Elektrikli araçlar yeni riskleri beraberinde getiriyor

Aşçı: Benzinli kardeşinden ortalama 250-300 kilogram daha ağır olan elektrikli araçlar kazalarda hem karşı tarafta hem de kendi karoserinde çok daha büyük hasarlara neden oluyor


Çevreci ve ekonomik olduğu belirtilen elektrikli araçların dünya çapında yaygınlaşmasıyla birlikte yeni problemler de ortaya çıkmaya başladı. Geleneksel otomobillerden farklı olan lineer hızlanma ve yüksek ağırlık etkenlerini göz önünde bulundurmak gerektiğini söyleyen Motor Aşin CEO’su Saim Aşçı, “Benzinli kardeşinden ortalama 250-300 kilogram daha ağır olan elektrikli araçlar kazalarda yüksek ağırlıkları nedeniyle hem karşı tarafta hem de kendi karoserinde çok daha büyük hasarlara neden oluyor” dedi.

Mobilite alışkanlıklarının elektrikli araca dönüşüm hızına yetişemediği yorumunda bulunan Aşçı, “Hepimiz benzinli veya dizel araçlar kullanırken son birkaç yılda hızla hayatımıza elektrikli araç gibi bir gerçek girdi. Basit bir örnekle çoğu elektrikli araç sessizliğiyle övünüyor. Yaya koruması için yapay sesler üretilse bile şehir içinde yayalar olarak nasıl bir refleks vereceğimizi halen bilmiyoruz” diye konuştu.


“Elektrikli araç sürücüleri eğitim almalı”

Daha lineer ve etkin hızlanmaya sahip elektrikli araçların kullanım alışkanlığı gerektirdiğinin altını çizen Aşçı devam etti: “100 beygirlik benzinli aracını satıp yerine 200 beygirlik elektrikli araç alan sürücü, sahip olduğu aracın sorumluluğunun bilincinde olmalı. Elektrikli araçlardaki hemen hemen her kazanın yüksek hız-ani hızlanmalar sebebiyle olduğu söyleniyor. Gerekirse bu araçları satan markalar, sürücüleri bilinçlendirecek kısa bir eğitime tabii tutmalı” ifadelerine yer verdi.


Elektrikli araçlar kaza esnasında daha çok hasar bırakıyor

Batarya sebebiyle elektrikli araçların konvansiyonel araçlardan ortalama 250-300 kilogram daha ağır olduğunu söyleyen Aşçı, “Elektrikli araçlarda yangın riski benzinli araçlara kıyasla daha düşük olsa da olası bir kaza anında benzinli araçlardaki kadar su tüketimi yeterli olmuyor ve batarya tutuşursa söndürmek için 10 kat daha fazla suya ihtiyaç gerekebiliyor.  Yangın anında lityum-iyon bataryalar özel yağlar, solüsyonlar, battaniyelerle etkili bir biçimde söndürülebiliyor” şeklinde dile getirdi.

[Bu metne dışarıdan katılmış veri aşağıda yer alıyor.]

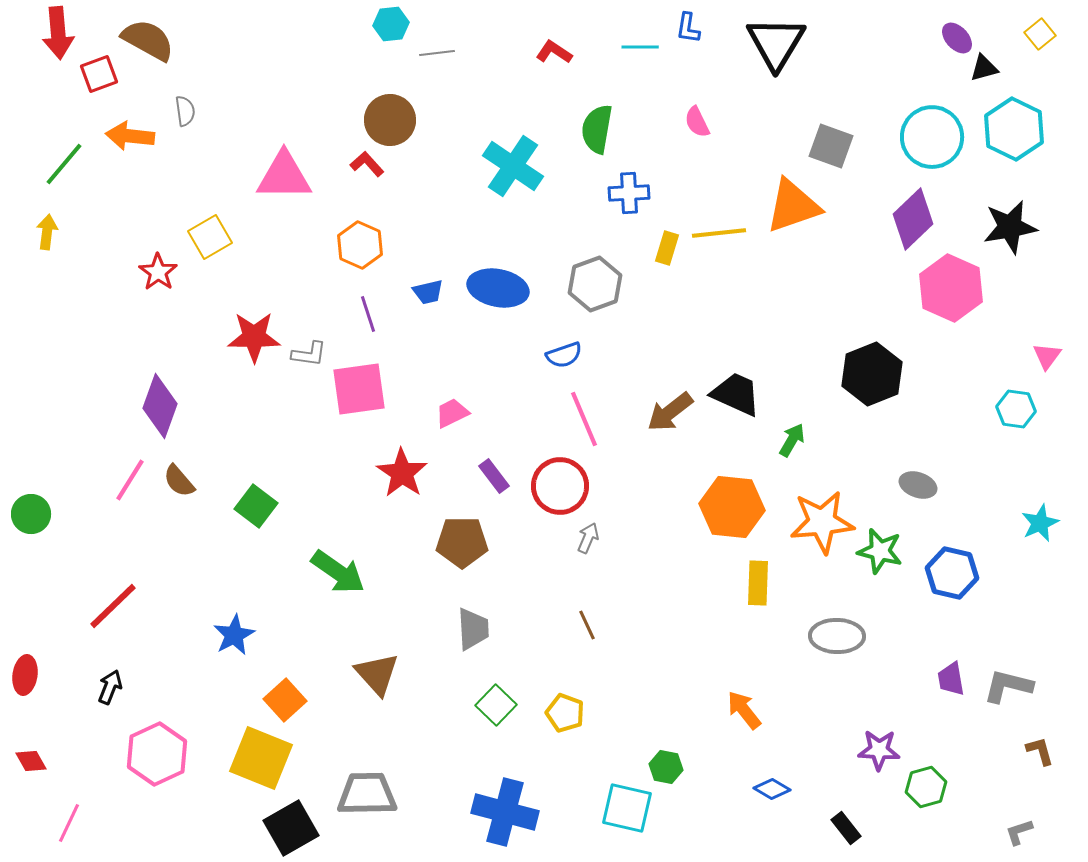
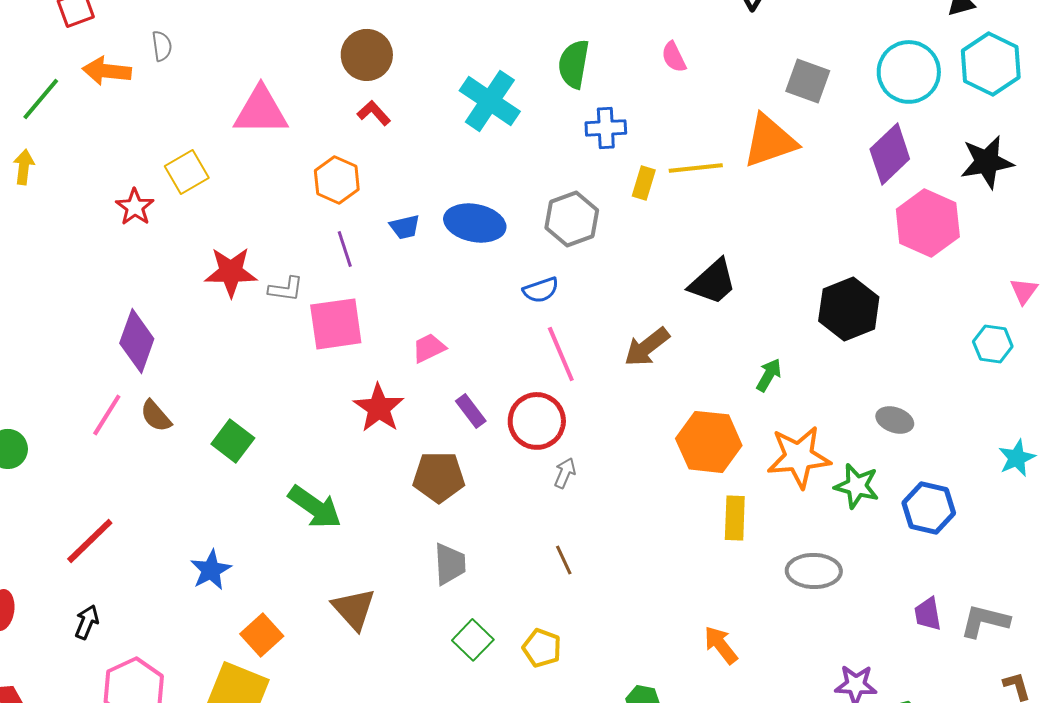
red L-shape: (367, 164) -> (374, 113), moved
black trapezoid: (736, 394) -> (713, 282), moved, turned 114

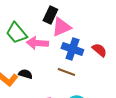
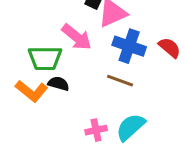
green trapezoid: (16, 33) -> (45, 58), moved, turned -50
pink arrow: (37, 43) -> (77, 37), turned -145

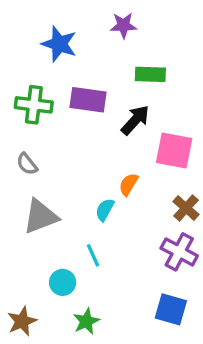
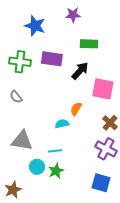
cyan semicircle: (105, 210) -> (62, 124), turned 48
gray triangle: (41, 216) -> (22, 141), moved, turned 30
cyan line: (93, 255) -> (55, 151), turned -72
green star: (86, 321) -> (56, 171), moved

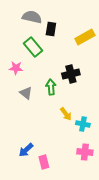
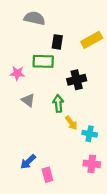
black rectangle: (51, 29) -> (57, 42), moved
green rectangle: (33, 47) -> (43, 61), moved, turned -48
green arrow: (51, 87) -> (58, 103), moved

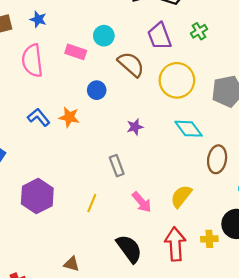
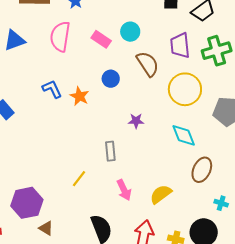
green cross: (199, 31) -> (217, 51), size x1.8
purple hexagon: (37, 196) -> (27, 203), moved

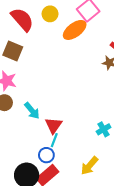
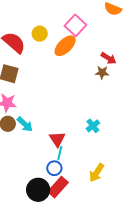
cyan arrow: (32, 111) -> (25, 124), moved
cyan cross: (104, 129) -> (93, 126), moved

Öte yandan yüksek ağırlık faktörünün, kaza esnasında karşı taraftaki araçlara ve nesnelere daha yüksek hasar bırakma potansiyelini de beraberinde getirdiğine dikkat çeken Aşçı, “Aynı şekilde kazaya karışan elektrikli aracın kendisi de daha yüksek hasarla baş etmek durumunda kalıyor. Hasar sonrasında batarya ve elektrikli motorun onarımının mümkün olmaması ise yüksek onarım maliyetlerini ve dolayısıyla yüksek kasko sigortası primlerini ortaya çıkarıyor” açıklamasında bulundu.